We didn't have a lot of time to mess with it. Our initial path was a 4 mile hop, but that was just on the fringe due to the Packers stadium in the middle. We could communicate using the digital voice mode and analog FM, but not the digital data. A few more feet of height might have done it. We were at 60 feet at the remote end, and 40 at the other.
So we opted to test the data performance on a much shorter path with another local.
The lesson learned is even at 10 watts on 1.2 GHz, verses the 1 watt or less on 900 MHz or 2.4 GHz, microwave path loss doesn't change much.
So in our case for much, much less money we can accomplish the same paths at even higher speeds using other hardware. What would be interesting is to see how well the ID-1 would work mobile. I do believe it would work quite well for this compared to the alternatives.
{edit}Reports indicate that it takes a very solid signal into the Access Point/DD system to work well. And works good over a large area when non-moving, but motion/multipath tears it up. A continuous ping by with a 1.2 GHz radio would start working at very stop light, and stop as soon as was moving.
After having looked at the various documentation, the Digital Data (DD) mode of the 1.2 GHz Icom ID-1 is a rather strange design.
There is reason for concern on that the amount of overhead is huge (D-STAR header + Ethernet header + IP header), and that the FEC as implemented is a bit strange (why does it only apply to the D-STAR header, and not the Ethernet frame?). Further the protocol has no real mention of channel access concerns (collision detection, avoidance, etc). It really looks to me like DV with ethernet frames stuffed into the payload section (i.e. maybe it was somewhat of an afterthought).
All the DD mode appears to do is forward ethernet frames around. On its own, it does not do any acknowledgment/handshaking. This is all left to the upper-layer protocols (i.e. TCP).
It appears that if a collision happens then the DD packet is just lost, and there's no really mechanism to avoid collisions at the DD layer, either.
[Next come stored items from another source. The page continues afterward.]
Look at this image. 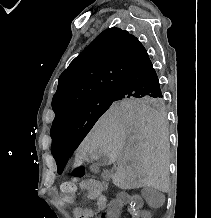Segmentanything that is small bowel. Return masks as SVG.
I'll return each mask as SVG.
<instances>
[{
  "mask_svg": "<svg viewBox=\"0 0 211 218\" xmlns=\"http://www.w3.org/2000/svg\"><path fill=\"white\" fill-rule=\"evenodd\" d=\"M80 189L85 193L86 197L95 203L96 210L92 209H76V218H91L96 211H101L106 206V198L103 194V188L101 187V182L95 179H86L80 183ZM51 194L54 196L58 195L56 188L51 189ZM113 214H116L114 212ZM129 218H148V213L140 208H129L128 209Z\"/></svg>",
  "mask_w": 211,
  "mask_h": 218,
  "instance_id": "1",
  "label": "small bowel"
}]
</instances>
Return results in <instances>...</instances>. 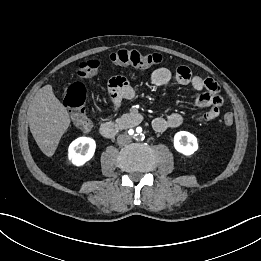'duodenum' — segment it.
Segmentation results:
<instances>
[{
  "label": "duodenum",
  "mask_w": 261,
  "mask_h": 261,
  "mask_svg": "<svg viewBox=\"0 0 261 261\" xmlns=\"http://www.w3.org/2000/svg\"><path fill=\"white\" fill-rule=\"evenodd\" d=\"M143 120L140 113L132 112L123 115L116 121H109L101 124L99 131L105 138H113L122 130H127L139 125Z\"/></svg>",
  "instance_id": "obj_1"
}]
</instances>
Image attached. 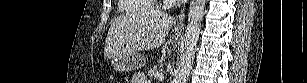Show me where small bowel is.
Masks as SVG:
<instances>
[{
	"label": "small bowel",
	"instance_id": "small-bowel-1",
	"mask_svg": "<svg viewBox=\"0 0 307 83\" xmlns=\"http://www.w3.org/2000/svg\"><path fill=\"white\" fill-rule=\"evenodd\" d=\"M133 83H148L147 80L145 79L144 75L142 73H136L133 76Z\"/></svg>",
	"mask_w": 307,
	"mask_h": 83
}]
</instances>
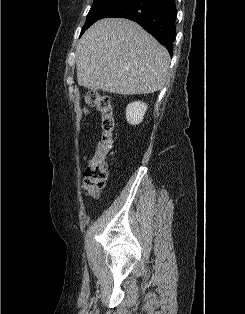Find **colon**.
Returning <instances> with one entry per match:
<instances>
[{"label":"colon","instance_id":"5ec220e1","mask_svg":"<svg viewBox=\"0 0 245 314\" xmlns=\"http://www.w3.org/2000/svg\"><path fill=\"white\" fill-rule=\"evenodd\" d=\"M84 101L86 107L97 109L101 116V133L94 156L87 160L83 185L86 194L95 197L106 183L107 160L112 154L116 123L110 96L91 90L85 94Z\"/></svg>","mask_w":245,"mask_h":314}]
</instances>
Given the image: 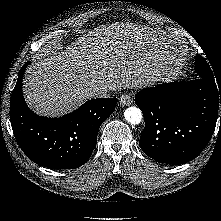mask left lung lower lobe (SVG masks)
I'll return each instance as SVG.
<instances>
[{"mask_svg":"<svg viewBox=\"0 0 221 221\" xmlns=\"http://www.w3.org/2000/svg\"><path fill=\"white\" fill-rule=\"evenodd\" d=\"M135 103L145 119L141 149L159 163L179 165L196 158L210 141L221 86L205 78L165 83L142 89Z\"/></svg>","mask_w":221,"mask_h":221,"instance_id":"0a47b994","label":"left lung lower lobe"}]
</instances>
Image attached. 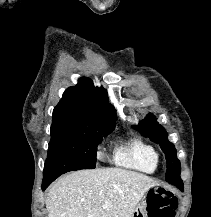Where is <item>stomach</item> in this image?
I'll return each mask as SVG.
<instances>
[{
    "label": "stomach",
    "instance_id": "1",
    "mask_svg": "<svg viewBox=\"0 0 211 217\" xmlns=\"http://www.w3.org/2000/svg\"><path fill=\"white\" fill-rule=\"evenodd\" d=\"M131 217H148L147 215V203L143 199L140 204H138Z\"/></svg>",
    "mask_w": 211,
    "mask_h": 217
}]
</instances>
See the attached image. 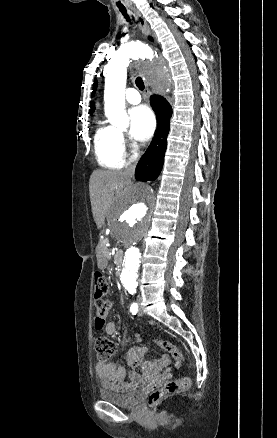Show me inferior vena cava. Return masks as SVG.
I'll return each mask as SVG.
<instances>
[{
	"instance_id": "inferior-vena-cava-1",
	"label": "inferior vena cava",
	"mask_w": 277,
	"mask_h": 438,
	"mask_svg": "<svg viewBox=\"0 0 277 438\" xmlns=\"http://www.w3.org/2000/svg\"><path fill=\"white\" fill-rule=\"evenodd\" d=\"M136 166L137 162H135V164H131V166H128V168H125L124 174H126V176H129V178H134Z\"/></svg>"
}]
</instances>
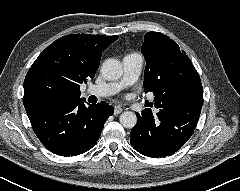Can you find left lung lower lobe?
I'll list each match as a JSON object with an SVG mask.
<instances>
[{
    "mask_svg": "<svg viewBox=\"0 0 240 191\" xmlns=\"http://www.w3.org/2000/svg\"><path fill=\"white\" fill-rule=\"evenodd\" d=\"M196 90L171 104L158 108L153 115L150 108L137 114V124L130 133V143L139 153L154 157H166L178 151L192 136L197 125L203 102Z\"/></svg>",
    "mask_w": 240,
    "mask_h": 191,
    "instance_id": "left-lung-lower-lobe-1",
    "label": "left lung lower lobe"
}]
</instances>
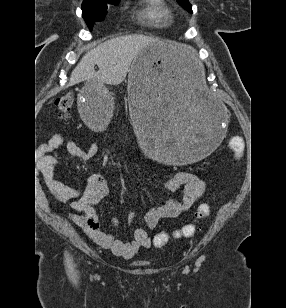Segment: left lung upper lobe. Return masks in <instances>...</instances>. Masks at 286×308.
<instances>
[{
  "label": "left lung upper lobe",
  "mask_w": 286,
  "mask_h": 308,
  "mask_svg": "<svg viewBox=\"0 0 286 308\" xmlns=\"http://www.w3.org/2000/svg\"><path fill=\"white\" fill-rule=\"evenodd\" d=\"M177 2L188 12L192 13V6L188 0H177Z\"/></svg>",
  "instance_id": "5c2ea615"
}]
</instances>
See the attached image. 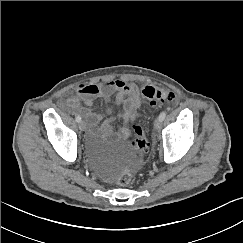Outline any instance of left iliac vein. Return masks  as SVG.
<instances>
[{"mask_svg":"<svg viewBox=\"0 0 243 243\" xmlns=\"http://www.w3.org/2000/svg\"><path fill=\"white\" fill-rule=\"evenodd\" d=\"M161 120H160V118H157L156 120H155V122H154V127H155V129L156 130H160V128H161Z\"/></svg>","mask_w":243,"mask_h":243,"instance_id":"obj_1","label":"left iliac vein"}]
</instances>
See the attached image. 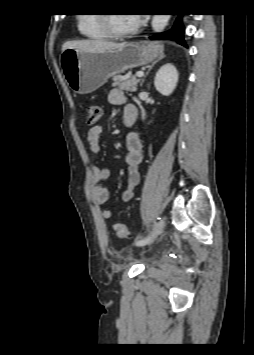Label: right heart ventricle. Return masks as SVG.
<instances>
[{
	"label": "right heart ventricle",
	"instance_id": "right-heart-ventricle-1",
	"mask_svg": "<svg viewBox=\"0 0 254 355\" xmlns=\"http://www.w3.org/2000/svg\"><path fill=\"white\" fill-rule=\"evenodd\" d=\"M101 14H83L78 17L79 32L93 40L105 39L107 35L103 32L100 24Z\"/></svg>",
	"mask_w": 254,
	"mask_h": 355
}]
</instances>
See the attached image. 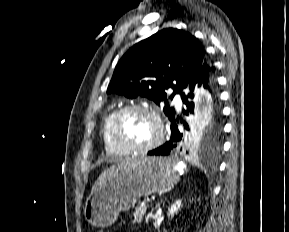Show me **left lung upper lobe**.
Listing matches in <instances>:
<instances>
[{
  "label": "left lung upper lobe",
  "instance_id": "5c2ea615",
  "mask_svg": "<svg viewBox=\"0 0 289 232\" xmlns=\"http://www.w3.org/2000/svg\"><path fill=\"white\" fill-rule=\"evenodd\" d=\"M205 60V50L198 40L183 30L167 28L135 44L119 60L107 93L135 98L138 95L165 103L163 109L170 121L174 108L168 106L165 90L173 94L192 80ZM184 135L186 149L207 153L219 151L222 122L218 116L203 119Z\"/></svg>",
  "mask_w": 289,
  "mask_h": 232
}]
</instances>
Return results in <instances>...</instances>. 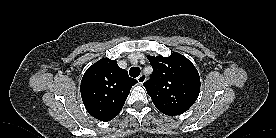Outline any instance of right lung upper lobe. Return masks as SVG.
<instances>
[{
	"label": "right lung upper lobe",
	"instance_id": "right-lung-upper-lobe-1",
	"mask_svg": "<svg viewBox=\"0 0 276 138\" xmlns=\"http://www.w3.org/2000/svg\"><path fill=\"white\" fill-rule=\"evenodd\" d=\"M137 83L117 61L103 58L90 66L81 80L86 110L100 121H110L121 111L129 91Z\"/></svg>",
	"mask_w": 276,
	"mask_h": 138
}]
</instances>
It's up to the higher-layer protocol to do anything about it.
So you really have no indicator of channel quality when using it. The lack of this sort of thing seems like a major oversight. It looks like packet radio done badly, although with better speeds. If it were introduced 15 to 20 years ago we would have hailed it as the savior of packet radio, but now it looks like a poor imitation of WiFi.